Più errori del previsto (negli USA)
Non parlo del referendum qui da noi perché si sta ancora votando. Però credo valga la pena di vedere ancora una serie di statistiche sulle elezioni USA, anzi sui sondaggi prima delle elezioni USA, prese dal solito FiveThirtyEight e preparate da Dhrumil Mehta. Come potete vedere cliccando sulla figura qui a destra, che mostra tutti i sondaggi delle tre settimane prima del voto, l’errore sulla media nazionale è stato di due punti percentuali, quindi meno della forchetta di tre punti che è tipica dei sondaggi. Ma passando ai singoli stati le cose sono molto diverse, con errori medi che arrivano anche a dieci punti percentuali. Interessante, vero?

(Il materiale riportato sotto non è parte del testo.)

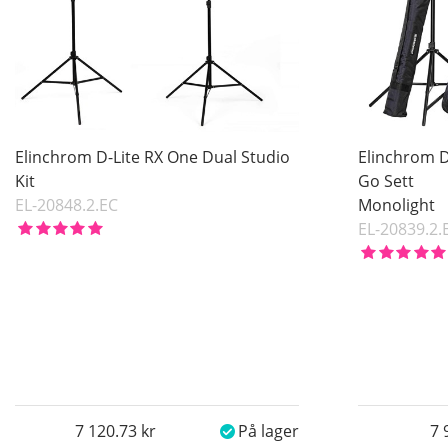
Elinchrom D-Lite RX One Dual Studio
Elinchrom D
Kit
Go Sett
EL-20848.2.EC
Monolight
EL-20839.2.
7 120.73
På lager
7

In realtà le cose non sono mai così chiare come sembrano. Per prima cosa, il 3% di errore (3,16% per i pignoli) non è un numero magico ma quello massimo che si ottiene nel 95% dei casi quando si ha un campione statisticamente corretto di 1000 persone e una popolazione sufficientemente grande, dell’ordine dei milioni, per poter assumere una distribuzione degli errori sotto forma di gaussiana. Se cominciamo a fare la media delle percentuali ottenute, il campione aumenta e quindi la forchetta si riduce: per esempio con cinque sondaggi e quindi 5000 intervistati si dovrebbe scendere all’1,41% e con dieci sondaggi all’1%. Inoltre i sondaggi sono stati fatti in date diverse, e mischiandoli così non si può vedere l’eventuale trend mentre ci si avvicina al voto. Ma anche tenendo conto di questo, possiamo dire con una certa sicurezza che la stragrande maggioranza dei sondaggi non era stata fatta su un campione rappresentativo. E questo non è affatto bello (per i sondaggisti in particolare, ma anche per le tecniche statistiche in generale).